Teamwork saves lives in the emergency room
Published 10:43 am Monday, January 11, 2016
Heroes come in all shapes and sizes and wear all kinds of uniforms. Most can’t do their job without the help of others and some work in teams to get the job done.
The team of people working in the emergency room of Merit Health River Region Medical Center need each other to help save lives daily.
River Region has a 14 bed emergency department and a four bed fast track, where clinic patients are taken from 11 a.m. to 11 p.m. The ER staff holds multiple certifications including cycle IV chest pain accreditation, level IV trauma accreditation and the team is working towards their stroke accreditation.
“All of our nurses are ACLS certified, which is Advanced Cardiac Life Support, PAL certified, which is Pediatric Advanced Life support,” Claudia Fridge, clinical manager, said.
Another certification the staff must receive is TNCC, Trauma Nurse Core Curriculum, within their first year of working in the ER. Several nurses are also SANE certified, or Sexual Assault Nurse Examiner, through a 40-hour class.
“There are a lot more certifications with emergency medicine,” Leigh White, director of marketing corporate programs, said. Fridge said this is because the staff tends to see all ages and all ailments.
“We see everybody,” Fridge said. “We see babies all the way to geriatrics. We take care of trauma patients, critical care patients, codes…We take care of everything.”
For Fridge and Carmen Morgan, director of the ER, becoming a nurse came from a draw they felt in their life to help people.
“Just taking care of people, making people feel better and trying to serve the public,” are reasons Morgan said she became a nurse.
Morgan started working as a nurse at 19 and has been working for 25 years with a background in long-term acute care, travel nursing and ER. While Morgan’s job is more administrative, Fridge’s job pertains mostly to the clinical side of operations.
Fridge has been in the ER for 20 years where she started as a staff nurse on night shift, then she became a charge nurse on day shift, next she moved to the clinical coordinator position and on three different occasions she stepped in as the interim emergency department director.
She enjoys being the clinical manager where her responsibilities include helping the staff, scheduling, calling back discharged patients, chart reviews, payroll and teaching rapid response code blue for heart attacks every two weeks to new nurses.
“ER nurses respond to every code blue and every rapid response, that’s when a patient’s signs and systems, if they’re on the floor, are deteriorating,” Fridge said.

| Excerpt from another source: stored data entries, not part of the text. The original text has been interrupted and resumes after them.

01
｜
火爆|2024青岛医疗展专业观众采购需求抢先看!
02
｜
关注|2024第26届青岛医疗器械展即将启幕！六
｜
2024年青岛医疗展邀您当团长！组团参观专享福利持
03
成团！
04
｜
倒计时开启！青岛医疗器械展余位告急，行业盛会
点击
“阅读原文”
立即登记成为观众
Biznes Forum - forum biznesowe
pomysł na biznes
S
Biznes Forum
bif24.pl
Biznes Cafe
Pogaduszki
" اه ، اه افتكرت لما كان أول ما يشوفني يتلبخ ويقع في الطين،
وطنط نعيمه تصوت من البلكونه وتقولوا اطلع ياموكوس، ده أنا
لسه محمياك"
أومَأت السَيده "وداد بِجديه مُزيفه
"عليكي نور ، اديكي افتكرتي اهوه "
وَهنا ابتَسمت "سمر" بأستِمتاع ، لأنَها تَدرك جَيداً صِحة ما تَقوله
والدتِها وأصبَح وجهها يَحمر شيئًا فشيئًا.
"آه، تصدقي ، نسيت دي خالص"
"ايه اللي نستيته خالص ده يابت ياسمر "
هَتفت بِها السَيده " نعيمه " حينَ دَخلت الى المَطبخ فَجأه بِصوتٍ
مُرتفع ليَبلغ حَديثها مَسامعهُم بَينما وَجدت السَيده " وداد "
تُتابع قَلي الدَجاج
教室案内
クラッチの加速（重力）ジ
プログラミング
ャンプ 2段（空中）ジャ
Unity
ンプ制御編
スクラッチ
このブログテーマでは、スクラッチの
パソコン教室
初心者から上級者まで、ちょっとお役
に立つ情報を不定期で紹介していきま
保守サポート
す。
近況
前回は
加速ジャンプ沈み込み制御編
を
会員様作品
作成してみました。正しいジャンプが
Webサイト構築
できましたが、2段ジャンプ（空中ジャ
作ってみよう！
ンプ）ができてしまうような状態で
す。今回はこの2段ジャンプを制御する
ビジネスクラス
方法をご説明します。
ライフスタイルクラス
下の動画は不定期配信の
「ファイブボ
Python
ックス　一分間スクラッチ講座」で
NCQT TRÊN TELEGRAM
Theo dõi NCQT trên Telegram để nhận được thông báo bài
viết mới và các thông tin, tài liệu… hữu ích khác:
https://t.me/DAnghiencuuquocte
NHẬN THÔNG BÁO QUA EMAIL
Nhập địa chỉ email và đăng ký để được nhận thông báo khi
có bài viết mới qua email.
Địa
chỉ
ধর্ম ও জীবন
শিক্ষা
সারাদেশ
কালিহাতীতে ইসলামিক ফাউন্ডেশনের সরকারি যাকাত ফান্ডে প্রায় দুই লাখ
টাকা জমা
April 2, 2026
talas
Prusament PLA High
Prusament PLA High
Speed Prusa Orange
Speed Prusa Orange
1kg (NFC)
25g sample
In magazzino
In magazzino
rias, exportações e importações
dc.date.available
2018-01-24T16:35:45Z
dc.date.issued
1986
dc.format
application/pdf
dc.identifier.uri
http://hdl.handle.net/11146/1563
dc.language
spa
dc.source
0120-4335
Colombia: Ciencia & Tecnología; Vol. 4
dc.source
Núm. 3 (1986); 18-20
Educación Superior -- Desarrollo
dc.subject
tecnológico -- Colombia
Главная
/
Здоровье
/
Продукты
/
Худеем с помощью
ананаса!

Fridge said an important component of working in the ER is learning how to prioritize your time between multiple patients in need.
“You have to basically have nursing skills to know which patient is the sickest and which one you need to see first,” Fridge said.

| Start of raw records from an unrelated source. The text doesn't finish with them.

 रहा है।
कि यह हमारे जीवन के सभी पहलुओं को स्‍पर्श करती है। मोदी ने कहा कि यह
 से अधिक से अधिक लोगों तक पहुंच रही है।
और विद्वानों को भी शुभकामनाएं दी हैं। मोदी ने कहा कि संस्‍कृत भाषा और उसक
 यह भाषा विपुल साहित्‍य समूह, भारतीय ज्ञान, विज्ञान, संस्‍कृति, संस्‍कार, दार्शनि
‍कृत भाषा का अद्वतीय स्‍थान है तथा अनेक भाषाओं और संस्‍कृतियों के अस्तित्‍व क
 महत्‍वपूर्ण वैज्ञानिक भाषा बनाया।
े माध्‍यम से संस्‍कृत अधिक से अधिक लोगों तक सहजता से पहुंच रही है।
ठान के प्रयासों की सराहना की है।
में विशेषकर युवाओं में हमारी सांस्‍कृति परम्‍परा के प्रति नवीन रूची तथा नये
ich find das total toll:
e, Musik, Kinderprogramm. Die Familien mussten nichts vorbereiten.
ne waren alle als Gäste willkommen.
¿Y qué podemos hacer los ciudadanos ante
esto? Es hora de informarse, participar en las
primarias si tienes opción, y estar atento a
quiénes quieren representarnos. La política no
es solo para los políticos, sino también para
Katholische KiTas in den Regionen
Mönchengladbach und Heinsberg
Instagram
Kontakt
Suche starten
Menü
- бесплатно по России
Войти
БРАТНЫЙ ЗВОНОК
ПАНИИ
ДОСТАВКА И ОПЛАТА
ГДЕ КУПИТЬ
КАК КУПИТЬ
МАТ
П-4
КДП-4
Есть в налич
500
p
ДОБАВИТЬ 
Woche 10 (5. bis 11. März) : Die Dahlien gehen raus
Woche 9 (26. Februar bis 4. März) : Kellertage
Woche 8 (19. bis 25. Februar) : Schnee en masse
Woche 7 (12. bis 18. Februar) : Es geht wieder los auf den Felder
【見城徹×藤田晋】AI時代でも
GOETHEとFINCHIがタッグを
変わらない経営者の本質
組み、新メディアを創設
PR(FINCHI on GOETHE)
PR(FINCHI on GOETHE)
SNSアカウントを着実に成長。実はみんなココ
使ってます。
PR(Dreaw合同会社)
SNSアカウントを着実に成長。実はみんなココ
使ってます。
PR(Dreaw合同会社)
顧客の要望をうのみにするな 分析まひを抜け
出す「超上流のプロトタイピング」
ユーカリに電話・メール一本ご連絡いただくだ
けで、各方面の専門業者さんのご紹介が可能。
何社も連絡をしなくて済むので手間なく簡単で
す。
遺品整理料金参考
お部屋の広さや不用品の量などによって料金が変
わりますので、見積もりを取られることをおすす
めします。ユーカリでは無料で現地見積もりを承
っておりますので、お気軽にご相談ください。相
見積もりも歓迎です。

She and Morgan said nurses do all kinds of jobs outside of medical procedures when it comes to taking care of their patients like arranging places to stay, transportation and a little bit of social work.

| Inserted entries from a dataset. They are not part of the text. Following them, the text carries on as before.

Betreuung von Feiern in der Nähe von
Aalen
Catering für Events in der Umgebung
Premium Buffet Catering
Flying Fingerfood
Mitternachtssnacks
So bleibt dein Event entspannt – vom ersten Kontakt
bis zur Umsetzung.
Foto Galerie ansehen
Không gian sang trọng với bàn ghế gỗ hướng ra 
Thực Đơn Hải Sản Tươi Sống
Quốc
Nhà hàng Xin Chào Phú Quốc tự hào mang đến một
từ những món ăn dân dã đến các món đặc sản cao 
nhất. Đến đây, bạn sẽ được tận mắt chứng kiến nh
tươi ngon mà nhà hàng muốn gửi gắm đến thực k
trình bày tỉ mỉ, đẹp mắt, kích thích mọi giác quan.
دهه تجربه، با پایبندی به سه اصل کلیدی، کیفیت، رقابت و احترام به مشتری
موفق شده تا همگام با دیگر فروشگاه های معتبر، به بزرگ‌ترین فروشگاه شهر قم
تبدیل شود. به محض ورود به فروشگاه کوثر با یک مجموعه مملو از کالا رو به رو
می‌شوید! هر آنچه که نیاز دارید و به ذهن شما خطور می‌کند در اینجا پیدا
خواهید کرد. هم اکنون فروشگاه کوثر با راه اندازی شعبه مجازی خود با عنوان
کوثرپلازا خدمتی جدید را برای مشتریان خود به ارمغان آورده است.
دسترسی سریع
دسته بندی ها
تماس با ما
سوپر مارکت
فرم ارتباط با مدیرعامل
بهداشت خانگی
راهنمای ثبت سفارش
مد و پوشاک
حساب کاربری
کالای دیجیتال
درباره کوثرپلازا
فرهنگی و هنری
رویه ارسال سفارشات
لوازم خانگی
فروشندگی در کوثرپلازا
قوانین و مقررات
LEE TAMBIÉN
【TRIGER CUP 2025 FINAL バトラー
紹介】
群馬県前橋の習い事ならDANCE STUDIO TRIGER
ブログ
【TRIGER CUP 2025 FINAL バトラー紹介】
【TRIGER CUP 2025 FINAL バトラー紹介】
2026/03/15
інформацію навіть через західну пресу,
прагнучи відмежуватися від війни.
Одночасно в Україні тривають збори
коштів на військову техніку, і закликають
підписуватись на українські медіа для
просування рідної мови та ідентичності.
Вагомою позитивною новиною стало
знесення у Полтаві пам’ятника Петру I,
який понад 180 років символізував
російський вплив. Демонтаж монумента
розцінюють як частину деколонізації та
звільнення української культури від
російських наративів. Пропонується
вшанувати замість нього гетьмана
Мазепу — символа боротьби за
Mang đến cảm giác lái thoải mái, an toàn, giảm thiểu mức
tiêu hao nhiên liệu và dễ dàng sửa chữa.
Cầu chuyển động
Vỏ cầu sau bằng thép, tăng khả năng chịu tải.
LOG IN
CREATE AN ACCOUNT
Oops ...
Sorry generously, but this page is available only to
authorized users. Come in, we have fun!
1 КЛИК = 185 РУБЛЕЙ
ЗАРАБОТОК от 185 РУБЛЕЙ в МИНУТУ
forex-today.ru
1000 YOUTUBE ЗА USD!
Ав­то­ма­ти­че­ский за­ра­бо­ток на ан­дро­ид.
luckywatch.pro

“Nurses wear many hats,” Morgan said.
Fridge loves to be out on the floor assisting the nurses in their daily operation, and her favorite part of the job is when patients take the time to say thank you. Robin Greer, trauma registrar and stroke lab coordinator, agreed with Fridge that it’s encouraging when the nurses see good outcomes because they do deal with many heartbreaking cases.
“We support each other and work well together, and you have to have that,” Fridge said. “We have a strong team.”
The team of doctors and nurses is able to do what they do because of each other. Fridge said over 50 people are employed in the ER, and they see around 100 patients a day.
“It takes everybody to run the department,” Greer said. “We have a good family here. We’re all good friends.”